Nun fragen Sie sich vielleicht, wodurch Berkeleys Theorie sich vom Solipsismus unterscheiden lässt. Hier nun ist die Gottesvorstellung entscheidend, durch die Berkeley seine Theorie davor zu bewahren suchte, mit dem Solipsismus in einen Topf geworfen zu werden. Gegenstände, als eine Reihe von Vorstellungen, hören seiner Argumentation nach nicht zu existieren auf, wenn sie von mir gerade nicht wahrgenommen werden, weil sie allezeit von einem allwissenden, allgegenwärtigen Gott wahrgenommen werden.

Gott denke all jene diversen Vorstellungen, die ich als Dinge bezeichne, ununterbrochen und verhindere so, dass sie bloß subjektiv sind und dass sie ihre Existenz einbüßen, wenn ich sie gerade nicht wahrnehme. Gott mache jene Vorstellungen, die ich als Dinge bezeichne, objektiv. Er denke sie alle immerzu und verschaffe ihnen auf diese Weise die Unabhängigkeit von meinem Geist.

Es gibt einen Limerick des englischen Theologen Ronald Knox (1888–1957), der die Philosophie Berkeleys treffend zusammenfasst. Darin sagt ein junger Mann, Gott müsste es doch merkwürdig vorkommen, wenn ein Baum weiterexistiere, obwohl kein Mensch in der Gegend sei. Daraufhin meldet sich Gott zu Wort und erwidert ihm, dass der Baum aus dem Grund weiterexistiere, »weil er immer im Blick behalten wird von Ihrem Sie hochachtungsvoll grüßenden GOTT«. Bei Berkeley selbst heißt es:

[Dass] alle Körper, die das gewaltige Himmelsgewölbe bilden, nicht außerhalb eines Geistes bestehen können, daß ihr Sein ihr Wahrgenommen- oder Erkanntwerden ist, daß sie mithin, solange sie von mir nicht wahrgenommen werden oder nicht in meinem Geist oder dem eines anderen geistigen Geschöpfs existieren, entweder überhaupt nicht sind oder im Geist eines ewigen Wesens bestehen müssen.

(Prinzipien der menschlichen Erkenntnis, S. 28)
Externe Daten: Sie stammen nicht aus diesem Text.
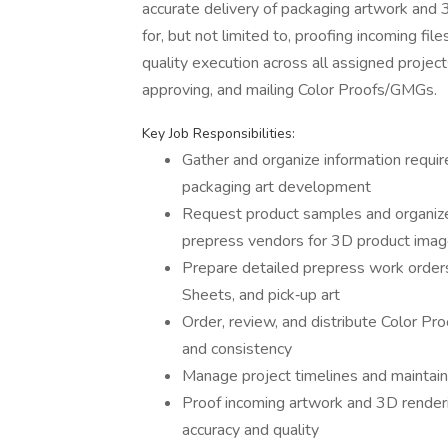
accurate delivery of packaging artwork and 
for, but not limited to, proofing incoming fi
quality execution across all assigned project
approving, and mailing Color Proofs/GMGs.
Key Job Responsibilities:
Gather and organize information requir
packaging art development
Request product samples and organize 
prepress vendors for 3D product imag
Prepare detailed prepress work orders,
Sheets, and pick‑up art
Order, review, and distribute Color Pr
and consistency
Manage project timelines and maintai
Proof incoming artwork and 3D render
accuracy and quality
|43|Gott ist für Berkeleys Philosophie ebenso zentral wie für diejenige Descartes’. Ohne den Gottesgedanken müsste Berkeley mit seiner Philosophie ebenso auf der Klippe des Solipsismus ausharren wie Descartes mit der seinen. Tatsächlich entspricht Berkeleys Denken dem von Descartes insofern, als beide den im Wesentlichen gleichen Begriff des Geistes vertreten. Sie unterscheiden sich nur in der Annahme, was unabhängig von ihm besteht.
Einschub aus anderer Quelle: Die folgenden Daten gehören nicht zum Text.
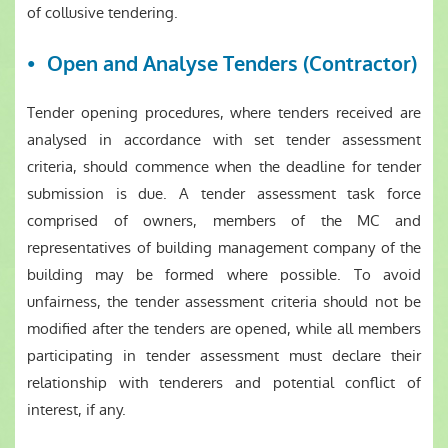
of collusive tendering.
Open and Analyse Tenders (Contractor)
Tender opening procedures, where tenders received are
analysed in accordance with set tender assessment
criteria, should commence when the deadline for tender
submission is due. A tender assessment task force
comprised of owners, members of the MC and
representatives of building management company of the
building may be formed where possible. To avoid
unfairness, the tender assessment criteria should not be
modified after the tenders are opened, while all members
participating in tender assessment must declare their
relationship with tenderers and potential conflict of
interest, if any.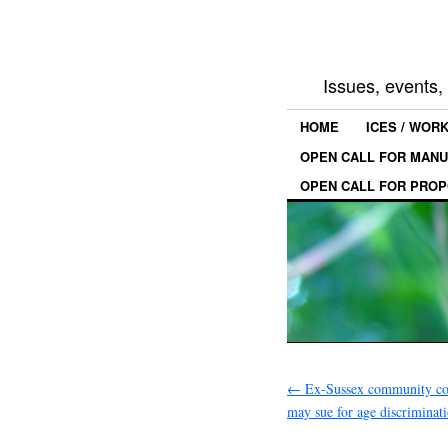
Issues, events
HOME
ICES / WOR
OPEN CALL FOR MANU
OPEN CALL FOR PROP
←
Ex-Sussex community col
may sue for age discriminati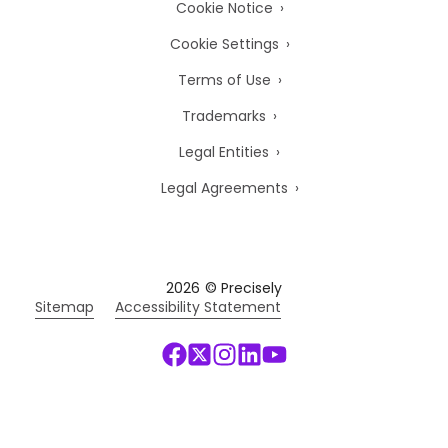
Cookie Notice
Cookie Settings
Terms of Use
Trademarks
Legal Entities
Legal Agreements
2026
© Precisely
Sitemap
Accessibility Statement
Etliche der Erläuterungen zu den Zitaten in diesem Buch – Zitat 2, Anselm; Zitat 3, Thomas von Aquin; Zitat 15, Hume; Zitat 17, Kant und Zitat 28, Paley – geben Auskunft darüber, weshalb die verschiedenen Beweise für die Existenz Gottes fehlschlagen. Wenn es aber keinen zuverlässigen Gottesbeweis gibt, darf stark angezweifelt werden, dass es Berkeley mit seiner Philosophie wirklich gelingt, jene einsame Klippe des Solipsismus zu umschiffen.

Dessen ungeachtet beschenkte er die Philosophie mit einer stimulierenden und äußerst einflussreichen neuen Sicht auf die Wirklichkeit und die Beziehung, in der der Geist zu ihr steht.